Cold, but full of gold. Alaska. A Canadian company called Northern Dynasty Minerals last week completed a C$22m (£9m) fundraising to pay for the establishment of a mine at Pebble, Alaska, where it is sitting on a big copper and gold deposit. Northern Dynasty's largest shareholder is Galahad Gold, which is listed on AIM and which took up £4.7m of the shares issued. This week, Galahad is expected to tap its own shareholders for £7m in a placing at a modest discount to Friday's closing share price of 15p. That fundraising will recover the cash it has just sent out to Canada, and also pay for exercising options over more Northern Dynasty shares. Galahad could end up owning 35 per cent.

QXL

What's the best performing main market share of the year to date? It is a blast from the dot.com past, QXL Ricardo, the loss-making online auction house that looked as if it would be wiped out by competition from the mighty eBay.
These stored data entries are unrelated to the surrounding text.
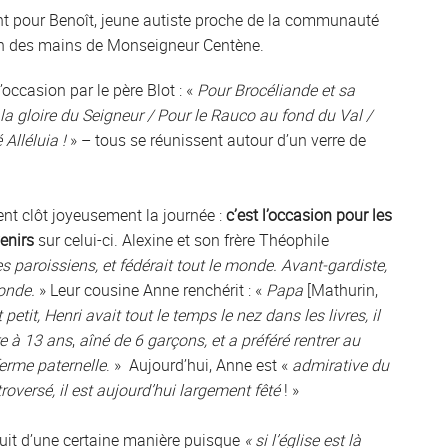
nt pour Benoît, jeune autiste proche de la communauté
on des mains de Monseigneur Centène.
occasion par le père Blot : «
Pour Brocéliande et sa
 la gloire du Seigneur / Pour le Rauco au fond du Val /
 Alléluia !
» – tous se réunissent autour d’un verre de
ent clôt joyeusement la journée :
c’est l’occasion pour les
venirs
sur celui-ci. Alexine et son frère Théophile
es paroissiens, et fédérait tout le monde. Avant-gardiste,
monde.
» Leur cousine Anne renchérit : «
Papa
[Mathurin,
 petit, Henri avait tout le temps le nez dans les livres, il
re à 13 ans
,
aîné de 6 garçons, et a préféré rentrer au
ferme paternelle
. » Aujourd’hui, Anne est «
admirative du
troversé, il est aujourd’hui largement fêté
! »
jouit d’une certaine manière puisque
« si l’église est là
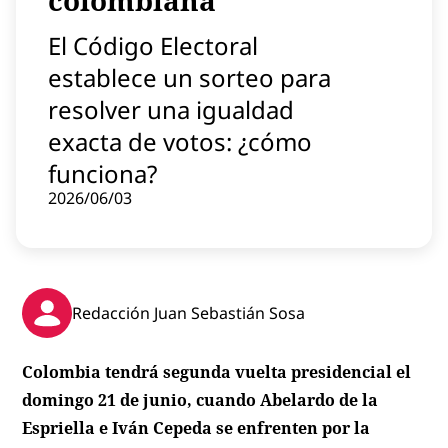
colombiana
Contenido patrocinado
El Código Electoral
Instagram
establece un sorteo para
resolver una igualdad
exacta de votos: ¿cómo
funciona?
2026/06/03
Redacción Juan Sebastián Sosa
Colombia tendrá segunda vuelta presidencial el
domingo 21 de junio, cuando Abelardo de la
Espriella e Iván Cepeda se enfrenten por la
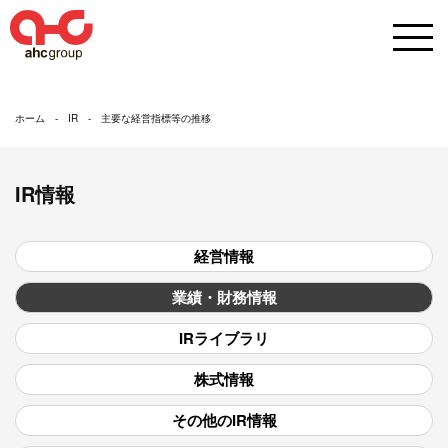
ホーム
IR
主要な経営指標等の推移
IR情報
経営情報
業績・財務情報
IRライブラリ
株式情報
その他のIR情報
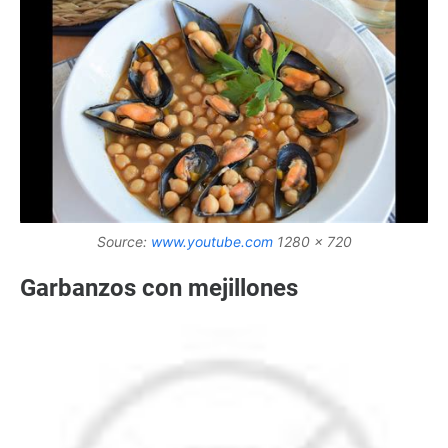
Source:
www.youtube.com
1280 x 720
Garbanzos con mejillones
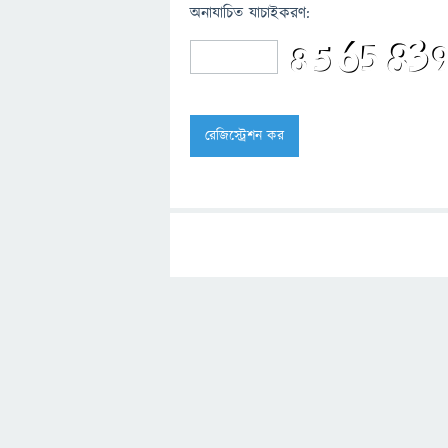
অনাযাচিত যাচাইকরণ:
As surprising as the three-fold increase in the share price on a single day in January - when QXL said it would not have to sell assets or new shares to stay in business - has been the fact that the shares have stayed at the new high level. Although the company is now so small it is below the radar of most equity analysts, a few have been in to see management over the past few weeks and emerged cheered by what they have heard. Apparently, sales in Denmark and Norway, where eBay is not present, continue to grow, while in Switzerland eBay has failed to progress much beyond a market share of 30 per cent. There is talk of QXL breaking even at the end of this year. That really would be a turnaround.

Air Music & Media

Word is Air Music & Media, one of the minnows of the junior stock market, has a bullish trading statement ready for publication. There will always be a market for the Greatest Hits of Dave Dee, Dozy, Beaky, Mick & Titch, it seems. Air owns a string of record labels and, in total, a collection of 100,000 easy listening or nostalgic tracks, and sells low-price CDs, tapes and DVDs, mainly to music wholesalers or distributors. Recent acquisitions have performed particularly well, Air is expected to say. The company is chaired by the serial entrepreneur John French, who is also behind Croma, a surveillance equipment group, and Claims People, the loss adjusters.

Tikit

An ambitious company, Tikit. The little software group is going to be 10 years old in a few weeks and the group is hoping to get back on the acquisition trail soon, buying in some of the little consultancies that work elsewhere in its niche: document management and web-based software services for the UK's big law firms. Results on Budget Day last week showed profits more than doubled in 2003 and the company has a record order book. Its broker, Charles Stanley, boosted forecasts for the coming year in an investment note that has excited some fund managers. With stuffy law firms feeling confident enough to start spending again, this specialist company is being tipped as one to watch.